Google has unveiled Ironwood, its seventh-generation AI chip, which the corporate stated is designed to deal with essentially the most demanding AI inference workloads at scale.
At Google Cloud Subsequent 25 yesterday (April 9), Google stated the brand new Ironwood tensor processing unit (TPU) represents a “important shift within the improvement of AI” and the infrastructure that powers its progress.
“Ironwood is our strongest, succesful and energy-efficient TPU but. And it is purpose-built to energy considering, inferential AI fashions at scale,” stated Amin Vahdat, vice chairman and basic supervisor of machine studying at Google’s Techniques and Cloud AI division, in an accompanying blog post.
“For greater than a decade, TPUs have powered Google’s most demanding AI coaching and serving workloads and have enabled our cloud clients to do the identical.”
The Age of Inference
In keeping with Google, Ironwood represents a shift from responsive AI fashions that present real-time data for folks to interpret to fashions that proactively generate insights and interpretation.
“Ironwood is constructed to assist this subsequent part of generative AI and its large computational and communication necessities,” the search large stated.
Certainly one of a number of new parts in Google Cloud AI Hypercomputer structure, Ironwood scales as much as 9,216 liquid-cooled chips linked with Inter-Chip Interconnect (ICI) networking spanning almost 10 MW.
Every chip delivers a peak efficiency of 4,614 teraflops. When scaled to 9,216 chips per pod for 42.5 exaflops, Ironwood is alleged to ship greater than 24 instances the compute energy of the world’s largest supercomputer, El Capitan.
Google Ironwood: Key Options
Key options of Google Ironwood embrace:
-
Vital efficiency positive aspects, with a give attention to effectivity. Ironwood’s efficiency per watt is 2x that of Trillium, the sixth era TPU announced last year.
-
Elevated Excessive Bandwidth Reminiscence (HBM) capability. Ironwood gives 192 GB per chip, 6x that of Trillium.
-
Improved HBM bandwidth, reaching 7.2 TBps per chip. This excessive bandwidth ensures speedy information entry for memory-intensive AI workloads.

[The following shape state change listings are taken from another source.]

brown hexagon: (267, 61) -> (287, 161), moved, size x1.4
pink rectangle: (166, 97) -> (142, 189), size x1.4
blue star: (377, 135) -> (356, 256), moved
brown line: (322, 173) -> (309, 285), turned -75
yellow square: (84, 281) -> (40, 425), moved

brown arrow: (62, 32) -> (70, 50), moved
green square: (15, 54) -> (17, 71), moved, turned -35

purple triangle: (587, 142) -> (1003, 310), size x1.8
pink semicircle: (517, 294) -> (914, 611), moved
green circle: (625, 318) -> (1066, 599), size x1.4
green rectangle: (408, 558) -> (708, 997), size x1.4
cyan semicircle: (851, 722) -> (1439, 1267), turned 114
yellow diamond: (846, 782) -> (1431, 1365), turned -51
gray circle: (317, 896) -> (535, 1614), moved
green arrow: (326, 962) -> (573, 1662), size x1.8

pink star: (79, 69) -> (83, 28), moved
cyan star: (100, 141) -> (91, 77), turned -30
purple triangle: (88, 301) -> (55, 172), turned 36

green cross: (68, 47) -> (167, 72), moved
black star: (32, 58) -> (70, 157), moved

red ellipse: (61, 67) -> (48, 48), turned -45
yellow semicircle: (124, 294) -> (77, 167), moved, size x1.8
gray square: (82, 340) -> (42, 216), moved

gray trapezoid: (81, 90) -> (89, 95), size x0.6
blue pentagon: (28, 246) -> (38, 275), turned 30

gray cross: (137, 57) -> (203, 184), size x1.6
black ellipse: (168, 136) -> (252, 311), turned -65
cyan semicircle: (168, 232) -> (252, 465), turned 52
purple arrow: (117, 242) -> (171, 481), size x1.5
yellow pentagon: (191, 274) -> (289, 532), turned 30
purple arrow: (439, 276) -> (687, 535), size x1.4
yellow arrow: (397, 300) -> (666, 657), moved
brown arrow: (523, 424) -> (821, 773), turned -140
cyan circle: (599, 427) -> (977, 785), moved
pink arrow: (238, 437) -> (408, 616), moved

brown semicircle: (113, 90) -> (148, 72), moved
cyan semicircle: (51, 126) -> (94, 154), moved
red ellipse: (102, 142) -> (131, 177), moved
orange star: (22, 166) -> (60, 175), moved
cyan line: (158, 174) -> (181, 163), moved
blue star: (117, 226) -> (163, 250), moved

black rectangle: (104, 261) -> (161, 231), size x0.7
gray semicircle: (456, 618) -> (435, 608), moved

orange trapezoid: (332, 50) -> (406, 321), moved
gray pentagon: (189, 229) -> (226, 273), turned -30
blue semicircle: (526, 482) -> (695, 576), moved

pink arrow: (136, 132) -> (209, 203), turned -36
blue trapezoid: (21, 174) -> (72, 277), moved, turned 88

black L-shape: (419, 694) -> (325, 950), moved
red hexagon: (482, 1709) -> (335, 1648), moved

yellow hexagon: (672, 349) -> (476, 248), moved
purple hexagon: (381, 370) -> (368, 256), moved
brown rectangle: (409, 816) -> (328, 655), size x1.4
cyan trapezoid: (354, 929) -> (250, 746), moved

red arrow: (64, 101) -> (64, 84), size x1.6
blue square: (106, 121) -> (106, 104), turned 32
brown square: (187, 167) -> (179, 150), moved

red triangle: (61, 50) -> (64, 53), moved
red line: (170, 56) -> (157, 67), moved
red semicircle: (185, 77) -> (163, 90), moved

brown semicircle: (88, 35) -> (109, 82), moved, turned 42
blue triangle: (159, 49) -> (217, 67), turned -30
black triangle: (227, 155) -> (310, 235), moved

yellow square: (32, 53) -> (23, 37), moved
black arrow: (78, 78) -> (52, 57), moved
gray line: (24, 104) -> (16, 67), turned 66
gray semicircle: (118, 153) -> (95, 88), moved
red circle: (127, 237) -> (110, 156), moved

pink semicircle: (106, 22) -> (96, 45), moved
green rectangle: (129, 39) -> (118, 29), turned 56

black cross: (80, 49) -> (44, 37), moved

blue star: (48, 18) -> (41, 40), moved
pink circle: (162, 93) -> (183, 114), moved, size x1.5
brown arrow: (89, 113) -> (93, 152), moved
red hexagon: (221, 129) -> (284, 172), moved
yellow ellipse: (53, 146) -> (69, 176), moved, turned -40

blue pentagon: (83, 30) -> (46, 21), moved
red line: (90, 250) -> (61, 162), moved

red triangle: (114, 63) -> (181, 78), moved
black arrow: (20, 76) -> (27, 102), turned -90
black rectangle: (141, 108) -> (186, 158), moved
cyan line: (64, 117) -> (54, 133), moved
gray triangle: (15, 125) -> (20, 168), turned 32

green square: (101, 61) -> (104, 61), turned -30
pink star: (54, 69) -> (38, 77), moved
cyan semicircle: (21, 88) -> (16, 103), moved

“Ironwood represents a novel breakthrough within the age of inference with elevated computation energy, reminiscence capability, ICI networking developments and reliability,” Vahdat stated.
“These breakthroughs, coupled with an almost 2x enchancment in energy effectivity, imply that our most demanding clients can tackle coaching and serving workloads with the very best efficiency and lowest latency, all whereas assembly the exponential rise in computing demand.”
Learn extra of the most recent information heart {hardware} information
The AI Chip Race Heats Up
Google’s Ironwood announcement is the most recent in a string of next-gen chip launches aimed toward powering large-scale AI workloads.
Final month, at GTC 2025, Nvidia CEO Jensen Huang outlined the chip large’s AI imaginative and prescient, unveiling new supercomputers and software program to energy next-gen workloads. These embrace the brand new Blackwell Extremely AI chip and Vera Rubin processors.
In February, Intel expanded its household of Xeon 6 processors with new high-performance chips designed for enterprises with compute-intensive wants, reminiscent of AI, virtualization, and databases.
Microsoft, in the meantime, lately introduced Majorana 1, its first quantum computing chip that’s stated to mark a significant step within the firm’s effort to provide gadgets that may sometime remedy issues past the attain of contemporary computer systems.